→ PROBLEM DETAILS:
Transcribe every entry exactly; the images stay out.

→ GIVEN ENTRIES:
○ ○ ○

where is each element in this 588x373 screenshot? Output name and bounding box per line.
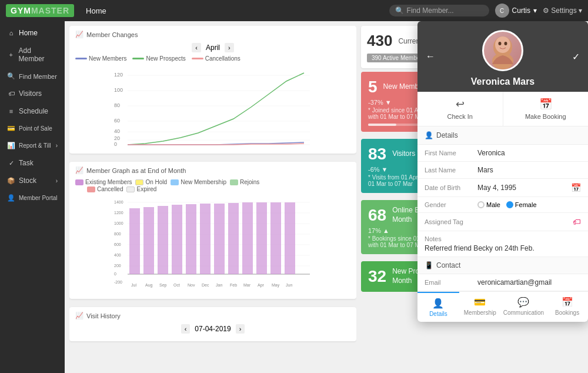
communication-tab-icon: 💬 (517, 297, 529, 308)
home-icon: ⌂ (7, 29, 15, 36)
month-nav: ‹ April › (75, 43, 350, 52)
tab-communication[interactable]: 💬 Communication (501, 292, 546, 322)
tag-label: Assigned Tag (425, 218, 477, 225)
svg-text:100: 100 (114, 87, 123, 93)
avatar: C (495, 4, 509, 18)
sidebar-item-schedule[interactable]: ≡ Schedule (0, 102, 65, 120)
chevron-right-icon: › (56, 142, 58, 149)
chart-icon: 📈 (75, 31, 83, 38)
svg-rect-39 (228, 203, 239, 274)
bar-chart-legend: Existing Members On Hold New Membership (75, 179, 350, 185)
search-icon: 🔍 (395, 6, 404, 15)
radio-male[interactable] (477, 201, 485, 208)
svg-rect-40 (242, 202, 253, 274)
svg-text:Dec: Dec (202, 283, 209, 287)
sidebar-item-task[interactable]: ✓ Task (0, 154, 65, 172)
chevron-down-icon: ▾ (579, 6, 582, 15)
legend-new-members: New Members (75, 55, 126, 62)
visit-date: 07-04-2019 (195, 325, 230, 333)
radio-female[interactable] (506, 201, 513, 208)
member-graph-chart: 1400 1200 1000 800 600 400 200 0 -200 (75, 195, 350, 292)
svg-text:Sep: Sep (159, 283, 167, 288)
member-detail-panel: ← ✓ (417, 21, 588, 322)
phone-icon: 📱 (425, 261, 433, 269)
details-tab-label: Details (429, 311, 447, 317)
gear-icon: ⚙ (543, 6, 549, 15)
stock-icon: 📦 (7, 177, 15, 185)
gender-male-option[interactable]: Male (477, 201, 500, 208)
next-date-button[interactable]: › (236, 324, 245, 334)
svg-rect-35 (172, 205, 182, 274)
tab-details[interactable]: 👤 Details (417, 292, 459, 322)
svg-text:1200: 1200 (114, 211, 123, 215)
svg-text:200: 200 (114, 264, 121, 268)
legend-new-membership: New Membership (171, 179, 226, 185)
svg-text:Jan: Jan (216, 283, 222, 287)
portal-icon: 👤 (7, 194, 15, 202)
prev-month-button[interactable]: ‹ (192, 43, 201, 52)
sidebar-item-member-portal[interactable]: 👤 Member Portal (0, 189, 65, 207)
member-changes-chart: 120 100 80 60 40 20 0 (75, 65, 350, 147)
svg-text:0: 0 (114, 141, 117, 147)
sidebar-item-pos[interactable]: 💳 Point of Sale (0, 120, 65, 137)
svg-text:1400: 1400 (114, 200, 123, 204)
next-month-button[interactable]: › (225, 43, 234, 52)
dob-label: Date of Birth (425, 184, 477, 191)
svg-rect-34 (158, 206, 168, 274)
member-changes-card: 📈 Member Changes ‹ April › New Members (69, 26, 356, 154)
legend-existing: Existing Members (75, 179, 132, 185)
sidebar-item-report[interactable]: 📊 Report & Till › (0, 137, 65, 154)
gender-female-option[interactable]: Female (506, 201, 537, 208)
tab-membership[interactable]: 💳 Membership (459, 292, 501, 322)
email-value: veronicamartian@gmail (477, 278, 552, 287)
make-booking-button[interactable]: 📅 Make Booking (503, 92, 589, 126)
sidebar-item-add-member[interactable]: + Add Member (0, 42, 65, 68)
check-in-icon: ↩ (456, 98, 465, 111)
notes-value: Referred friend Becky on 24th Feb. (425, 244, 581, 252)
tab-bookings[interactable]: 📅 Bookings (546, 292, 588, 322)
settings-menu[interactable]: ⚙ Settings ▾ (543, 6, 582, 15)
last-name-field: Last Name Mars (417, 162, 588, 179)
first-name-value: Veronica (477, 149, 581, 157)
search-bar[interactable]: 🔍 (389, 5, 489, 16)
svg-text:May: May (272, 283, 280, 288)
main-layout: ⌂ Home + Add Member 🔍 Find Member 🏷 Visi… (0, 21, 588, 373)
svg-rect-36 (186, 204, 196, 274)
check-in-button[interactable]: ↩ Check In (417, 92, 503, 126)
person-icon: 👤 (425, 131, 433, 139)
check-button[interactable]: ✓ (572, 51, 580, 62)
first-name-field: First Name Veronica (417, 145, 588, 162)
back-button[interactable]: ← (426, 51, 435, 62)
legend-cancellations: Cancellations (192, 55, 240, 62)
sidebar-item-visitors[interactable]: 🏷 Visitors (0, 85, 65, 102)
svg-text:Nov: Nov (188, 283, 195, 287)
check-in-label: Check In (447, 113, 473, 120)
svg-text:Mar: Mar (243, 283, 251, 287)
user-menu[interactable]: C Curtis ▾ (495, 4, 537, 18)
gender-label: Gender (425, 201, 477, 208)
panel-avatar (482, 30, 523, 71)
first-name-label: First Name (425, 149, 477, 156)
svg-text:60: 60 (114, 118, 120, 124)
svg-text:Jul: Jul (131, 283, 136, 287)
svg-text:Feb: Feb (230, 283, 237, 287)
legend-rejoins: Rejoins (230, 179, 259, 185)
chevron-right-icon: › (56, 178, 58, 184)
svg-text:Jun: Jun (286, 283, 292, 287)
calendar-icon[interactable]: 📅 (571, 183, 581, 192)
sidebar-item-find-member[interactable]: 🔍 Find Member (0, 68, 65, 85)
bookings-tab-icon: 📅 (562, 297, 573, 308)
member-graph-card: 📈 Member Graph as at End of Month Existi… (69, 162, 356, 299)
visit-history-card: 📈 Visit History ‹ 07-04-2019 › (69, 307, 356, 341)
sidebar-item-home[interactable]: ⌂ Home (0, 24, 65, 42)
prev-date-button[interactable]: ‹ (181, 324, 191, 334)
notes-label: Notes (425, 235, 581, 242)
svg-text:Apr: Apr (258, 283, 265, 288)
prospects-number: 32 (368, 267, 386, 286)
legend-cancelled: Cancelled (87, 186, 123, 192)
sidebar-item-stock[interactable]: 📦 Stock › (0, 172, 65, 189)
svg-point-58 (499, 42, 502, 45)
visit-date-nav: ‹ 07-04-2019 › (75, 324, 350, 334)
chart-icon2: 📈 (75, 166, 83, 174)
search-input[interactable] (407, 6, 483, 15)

○ ○ ○

→ YOUR SOLUTION:
where is each element in this 588x373 screenshot? Output name and bounding box per line.
communication-tab-icon: 💬 (517, 297, 529, 308)
home-icon: ⌂ (7, 29, 15, 36)
month-nav: ‹ April › (75, 43, 350, 52)
tab-communication[interactable]: 💬 Communication (501, 292, 546, 322)
tag-label: Assigned Tag (425, 218, 477, 225)
svg-text:100: 100 (114, 87, 123, 93)
avatar: C (495, 4, 509, 18)
sidebar-item-schedule[interactable]: ≡ Schedule (0, 102, 65, 120)
chevron-right-icon: › (56, 142, 58, 149)
chart-icon: 📈 (75, 31, 83, 38)
svg-rect-39 (228, 203, 239, 274)
bar-chart-legend: Existing Members On Hold New Membership (75, 179, 350, 185)
search-icon: 🔍 (395, 6, 404, 15)
radio-male[interactable] (477, 201, 485, 208)
svg-rect-40 (242, 202, 253, 274)
svg-text:Dec: Dec (202, 283, 209, 287)
sidebar-item-task[interactable]: ✓ Task (0, 154, 65, 172)
chevron-down-icon: ▾ (579, 6, 582, 15)
legend-new-members: New Members (75, 55, 126, 62)
visit-date: 07-04-2019 (195, 325, 230, 333)
radio-female[interactable] (506, 201, 513, 208)
member-graph-chart: 1400 1200 1000 800 600 400 200 0 -200 (75, 195, 350, 292)
svg-text:Sep: Sep (159, 283, 167, 288)
member-detail-panel: ← ✓ (417, 21, 588, 322)
phone-icon: 📱 (425, 261, 433, 269)
details-tab-label: Details (429, 311, 447, 317)
gear-icon: ⚙ (543, 6, 549, 15)
stock-icon: 📦 (7, 177, 15, 185)
gender-male-option[interactable]: Male (477, 201, 500, 208)
next-date-button[interactable]: › (236, 324, 245, 334)
svg-rect-35 (172, 205, 182, 274)
tab-details[interactable]: 👤 Details (417, 292, 459, 322)
svg-text:1200: 1200 (114, 211, 123, 215)
svg-text:200: 200 (114, 264, 121, 268)
legend-new-membership: New Membership (171, 179, 226, 185)
svg-text:Jan: Jan (216, 283, 222, 287)
portal-icon: 👤 (7, 194, 15, 202)
prev-month-button[interactable]: ‹ (192, 43, 201, 52)
sidebar-item-member-portal[interactable]: 👤 Member Portal (0, 189, 65, 207)
member-changes-chart: 120 100 80 60 40 20 0 (75, 65, 350, 147)
svg-text:0: 0 (114, 141, 117, 147)
sidebar-item-pos[interactable]: 💳 Point of Sale (0, 120, 65, 137)
svg-text:1400: 1400 (114, 200, 123, 204)
next-month-button[interactable]: › (225, 43, 234, 52)
dob-label: Date of Birth (425, 184, 477, 191)
svg-rect-34 (158, 206, 168, 274)
member-changes-card: 📈 Member Changes ‹ April › New Members (69, 26, 356, 154)
legend-existing: Existing Members (75, 179, 132, 185)
sidebar-item-report[interactable]: 📊 Report & Till › (0, 137, 65, 154)
gender-female-option[interactable]: Female (506, 201, 537, 208)
tab-membership[interactable]: 💳 Membership (459, 292, 501, 322)
email-value: veronicamartian@gmail (477, 278, 552, 287)
make-booking-button[interactable]: 📅 Make Booking (503, 92, 589, 126)
sidebar-item-add-member[interactable]: + Add Member (0, 42, 65, 68)
check-in-icon: ↩ (456, 98, 465, 111)
notes-value: Referred friend Becky on 24th Feb. (425, 244, 581, 252)
tab-bookings[interactable]: 📅 Bookings (546, 292, 588, 322)
settings-menu[interactable]: ⚙ Settings ▾ (543, 6, 582, 15)
last-name-field: Last Name Mars (417, 162, 588, 179)
first-name-value: Veronica (477, 149, 581, 157)
search-bar[interactable]: 🔍 (389, 5, 489, 16)
svg-text:May: May (272, 283, 280, 288)
main-layout: ⌂ Home + Add Member 🔍 Find Member 🏷 Visi… (0, 21, 588, 373)
svg-rect-36 (186, 204, 196, 274)
check-in-button[interactable]: ↩ Check In (417, 92, 503, 126)
person-icon: 👤 (425, 131, 433, 139)
check-button[interactable]: ✓ (572, 51, 580, 62)
first-name-field: First Name Veronica (417, 145, 588, 162)
back-button[interactable]: ← (426, 51, 435, 62)
legend-cancellations: Cancellations (192, 55, 240, 62)
sidebar-item-visitors[interactable]: 🏷 Visitors (0, 85, 65, 102)
svg-text:Nov: Nov (188, 283, 195, 287)
check-in-label: Check In (447, 113, 473, 120)
svg-text:Mar: Mar (243, 283, 251, 287)
user-menu[interactable]: C Curtis ▾ (495, 4, 537, 18)
gender-label: Gender (425, 201, 477, 208)
panel-avatar (482, 30, 523, 71)
first-name-label: First Name (425, 149, 477, 156)
svg-text:60: 60 (114, 118, 120, 124)
svg-text:Jul: Jul (131, 283, 136, 287)
svg-text:Feb: Feb (230, 283, 237, 287)
legend-rejoins: Rejoins (230, 179, 259, 185)
chevron-right-icon: › (56, 178, 58, 184)
svg-text:Jun: Jun (286, 283, 292, 287)
calendar-icon[interactable]: 📅 (571, 183, 581, 192)
sidebar-item-find-member[interactable]: 🔍 Find Member (0, 68, 65, 85)
bookings-tab-icon: 📅 (562, 297, 573, 308)
member-graph-card: 📈 Member Graph as at End of Month Existi… (69, 162, 356, 299)
visit-history-card: 📈 Visit History ‹ 07-04-2019 › (69, 307, 356, 341)
sidebar-item-home[interactable]: ⌂ Home (0, 24, 65, 42)
prev-date-button[interactable]: ‹ (181, 324, 191, 334)
notes-label: Notes (425, 235, 581, 242)
svg-text:Apr: Apr (258, 283, 265, 288)
prospects-number: 32 (368, 267, 386, 286)
legend-cancelled: Cancelled (87, 186, 123, 192)
sidebar-item-stock[interactable]: 📦 Stock › (0, 172, 65, 189)
svg-point-58 (499, 42, 502, 45)
visit-date-nav: ‹ 07-04-2019 › (75, 324, 350, 334)
chart-icon2: 📈 (75, 166, 83, 174)
search-input[interactable] (407, 6, 483, 15)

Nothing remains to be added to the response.